Bei näherer Betrachtung der fünf Grundsätze stellt sich heraus, daß sie juristisch ungleiche Kategorien umfassen. Die ersten vier Grundsätze — Nichtantastung der fremden Grenzen, Unterlassung von Angriffen; Gleichberechtigungsgrundsatz; Nichteinmischung — umschreiben ein bestimmtes Verhalten der beteiligten Staaten gegeneinander, während der fünfte Grundsatz auf einen Zustand („friedliche Koexistenz“) zielt, der durch das, den übrigen Grundsätzen entsprechende Verhalten herbeigeführt werden soll. Handelt einer der beiden Partner irgend einem der ersten vier Grundsätze entgegen — gleichgültig, welchem —, so ist „friedliche Koexistenz“ insoweit nicht gegeben. Punkt 5 bezeichnet daher nichts weiter als die logisch-politische Folge staatlichen Handelns, das sich nach den Regeln 1— 4 richten soll und er entfällt daher, sobald auch nur eine dieser Regeln nicht beachtet wird. Die Forderung nach „friedlicher Koexistenz“ hat daher für sich allein kein rechtliches Gewicht; als juristisch greifbare Rechte und Pflichten, die sich eindeutig umschreiben lassen, kommen nur die Regeln 1— 4 in Betracht.
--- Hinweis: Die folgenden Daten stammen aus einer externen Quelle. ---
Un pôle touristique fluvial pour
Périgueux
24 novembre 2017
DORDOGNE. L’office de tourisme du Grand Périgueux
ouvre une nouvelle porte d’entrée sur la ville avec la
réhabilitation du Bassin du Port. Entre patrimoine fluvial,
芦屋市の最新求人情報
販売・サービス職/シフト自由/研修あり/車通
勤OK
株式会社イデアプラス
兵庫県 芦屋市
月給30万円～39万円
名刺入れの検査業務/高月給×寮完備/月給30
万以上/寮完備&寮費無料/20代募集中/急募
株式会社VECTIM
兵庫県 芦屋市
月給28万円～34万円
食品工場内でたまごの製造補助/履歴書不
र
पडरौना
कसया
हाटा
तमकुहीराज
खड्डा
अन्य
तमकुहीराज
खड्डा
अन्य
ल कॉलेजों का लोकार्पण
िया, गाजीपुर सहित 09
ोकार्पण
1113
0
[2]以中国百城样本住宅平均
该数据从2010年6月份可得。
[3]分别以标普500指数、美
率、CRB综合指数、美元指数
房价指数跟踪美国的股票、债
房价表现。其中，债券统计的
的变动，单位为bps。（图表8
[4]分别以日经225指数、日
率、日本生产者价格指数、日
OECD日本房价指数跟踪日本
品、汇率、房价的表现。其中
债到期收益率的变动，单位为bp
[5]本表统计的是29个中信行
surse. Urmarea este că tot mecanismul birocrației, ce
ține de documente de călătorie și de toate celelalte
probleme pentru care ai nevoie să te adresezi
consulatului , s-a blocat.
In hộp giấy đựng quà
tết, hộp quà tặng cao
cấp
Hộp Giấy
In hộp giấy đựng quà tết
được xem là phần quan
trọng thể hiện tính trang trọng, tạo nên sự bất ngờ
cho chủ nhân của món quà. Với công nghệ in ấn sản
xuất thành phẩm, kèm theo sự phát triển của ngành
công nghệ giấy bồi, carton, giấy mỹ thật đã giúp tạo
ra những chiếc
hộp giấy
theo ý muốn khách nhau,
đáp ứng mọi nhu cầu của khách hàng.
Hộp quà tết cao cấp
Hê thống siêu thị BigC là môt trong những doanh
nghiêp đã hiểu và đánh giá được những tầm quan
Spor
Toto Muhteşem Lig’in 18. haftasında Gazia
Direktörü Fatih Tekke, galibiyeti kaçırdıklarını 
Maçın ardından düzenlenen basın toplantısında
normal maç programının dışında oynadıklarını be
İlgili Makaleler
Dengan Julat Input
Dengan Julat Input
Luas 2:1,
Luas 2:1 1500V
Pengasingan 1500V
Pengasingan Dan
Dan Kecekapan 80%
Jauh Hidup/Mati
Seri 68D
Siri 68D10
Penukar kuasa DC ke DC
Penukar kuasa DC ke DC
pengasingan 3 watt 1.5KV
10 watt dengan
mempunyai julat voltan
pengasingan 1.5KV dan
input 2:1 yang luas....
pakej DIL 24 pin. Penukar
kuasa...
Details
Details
Sieht man näher zu, so ergibt sich auch hier eine juristische Gruppierung. Der Grundsatz der Gleichberechtigung (Pkt. 4) ist — wenn man es so ausdrücken kann -verfahrensmäßiger Natur, während die Regeln 1— 3 das völkerrechtliche (Unabhängigkeit, Grenzen) und staatsrechtliche Dasein (innere Ordnung) der Partner betreffen. Was nun den Grundsatz der Gleichberechtigung betrifft, so gewinnt er seinen Sinn aus dem Gegensatz zur ungerechtfertigten machtmäßigen Beeinflussung, zum Diktat. Die gebietsmäßige Größe, die Volkszahl und die wirtschaftliche Kraft der Staaten und daher notwendigerweise ihre Machtmittel können niemals gleich sein, aber diese faktische Ungleichheit darf nicht zur Minderberechtigung des Schwachen gegenüber dem Starken führen. Das ist der exakt-juristische Sinn des Ausdrucks „Gleichberechtigung“, und diesen Sinn hat als erster wohl Woodrow Wilson klar erkannt und deutlich ausgesprochen So betrachtet, enthält der Gleichheitsgrundsatz in erster Linie eine Pflicht der starken Staaten gegenüber den schwächeren Nachbarn: nämlich, sich von diesem Mißverhältnis der Macht nicht zu Ungunsten der Schwachen verführen zu lassen.

Von diesem Gesichtspunkt aus erhält man zugleich einen wichtigen Hinweis auf den rechtlichen Gehalt der anderen drei Regeln. Wie bereits angedeutet, betreffen sie das staatliche Dasein eines Gemeinwesens und seine innere Ordnung schlechtweg; sie sollen die Partner gegenseitig davor schützen, daß ihre völkerrechtliche Existenz oder das Gefüge ihrer Verfassungsordnung widerrechtlich angegriffen wird. Nun ist offenkundig, daß der Schwache garnicht die Möglichkeit hat, das Dasein des Mächtigen in dieser Weise herauszufordern oder gar anzutasten — wohl aber besteht diese Möglichkeit seitens des Mächtigen dem Schwa-chen gegenüber. Werden also völkerrechtliche Enthaltungspflichten dieser Art festgelegt (Nichtangriff, Nichteinmischung usw.), so richten sich auch diese in erster Linie gegen die Kräfte der Verführung, welche die Entschließung der maßgebenden Politiker starker Staaten beeinflussen könnten.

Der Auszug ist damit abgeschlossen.